==== Exercise material

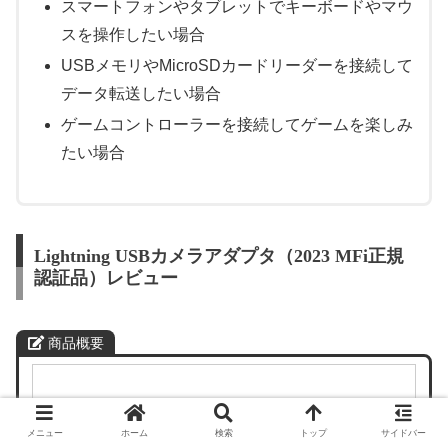
スマートフォンやタブレットでキーボードやマウ
スを操作したい場合
USBメモリやMicroSDカードリーダーを接続して
データ転送したい場合
ゲームコントローラーを接続してゲームを楽しみ
たい場合
Lightning USBカメラアダプタ（2023 MFi正規
認証品）レビュー
商品概要
メニュー
ホーム
検索
トップ
サイドバー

========

| The task |
Beginning with the line that contains "USBメモリやMicroSDカードリーダーを接続して", return every line to the end of the listing, unchanged, and nothing else.

| Written answer |
USBメモリやMicroSDカードリーダーを接続して
データ転送したい場合
ゲームコントローラーを接続してゲームを楽しみ
たい場合
Lightning USBカメラアダプタ（2023 MFi正規
認証品）レビュー
商品概要
メニュー
ホーム
検索
トップ
サイドバー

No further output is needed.